正如人们在其他问题中提出的那样，使用字典和列表来存储这些值，并在最后把它们全部写出来。像这样（我使用Python 3.5，所以你可能需要调整，如果你使用2.7）

这是一个直接的解决scheme：

 from collections import defaultdict data = defaultdict(list) # gather the values into lists associated with each name # data will look like { 'name1':['value1', 'value42', ...], # 'name2':['value7', 'value23', ...], # ...} for row in ws.iter_rows(): name = row[0].value value = row[1].value data[name].append(value) for key,valuelist in data.items(): # turn list of strings in to a long comma-separated string # eg, ['value1', 'value42', ...] => 'value1,value42, ...' value = ",".join(valuelist) with open(key + ".txt", "w") as f: f.write(value)

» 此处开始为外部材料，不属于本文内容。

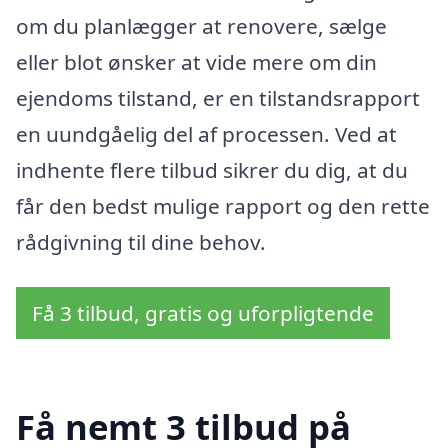
om du planlægger at renovere, sælge
eller blot ønsker at vide mere om din
ejendoms tilstand, er en tilstandsrapport
en uundgåelig del af processen. Ved at
indhente flere tilbud sikrer du dig, at du
får den bedst mulige rapport og den rette
rådgivning til dine behov.
Få 3 tilbud, gratis og uforpligtende
Få nemt 3 tilbud på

在OpenPYXL中运行5万行Excel文件的最快方法

使用Range的excel性能

macros没有响应的macros

加快匹配值处理（如果… = …然后…）

在Excel中使用C＃closures的XML合并列的性能

如何在input数值时停止计算Excel-DNA函数

代码太慢，无法对250行进行分类和复制

如何使用VBA将符号/图标格式化为单元格而不使用条件格式

VBA卓越，提高性能没有循环

使用RubyXL编写xlsx文件需要花费很长时间处理大量的单元

在Excel VBA中，易失性Offset函数非常慢。什么是替代scheme？

在OpenPYXL中运行5万行Excel文件的最快方法

使用Range的excel性能

macros没有响应的macros

加快匹配值处理（如果… = …然后…）

在Excel中使用C＃closures的XML合并列的性能

如何在input数值时停止计算Excel-DNA函数

代码太慢，无法对250行进行分类和复制

如何使用VBA将符号/图标格式化为单元格而不使用条件格式

VBA卓越，提高性能没有循环

使用RubyXL编写xlsx文件需要花费很长时间处理大量的单元

在Excel VBA中，易失性Offset函数非常慢。 什么是替代scheme？

在Excel VBA中，易失性Offset函数非常慢。什么是替代scheme？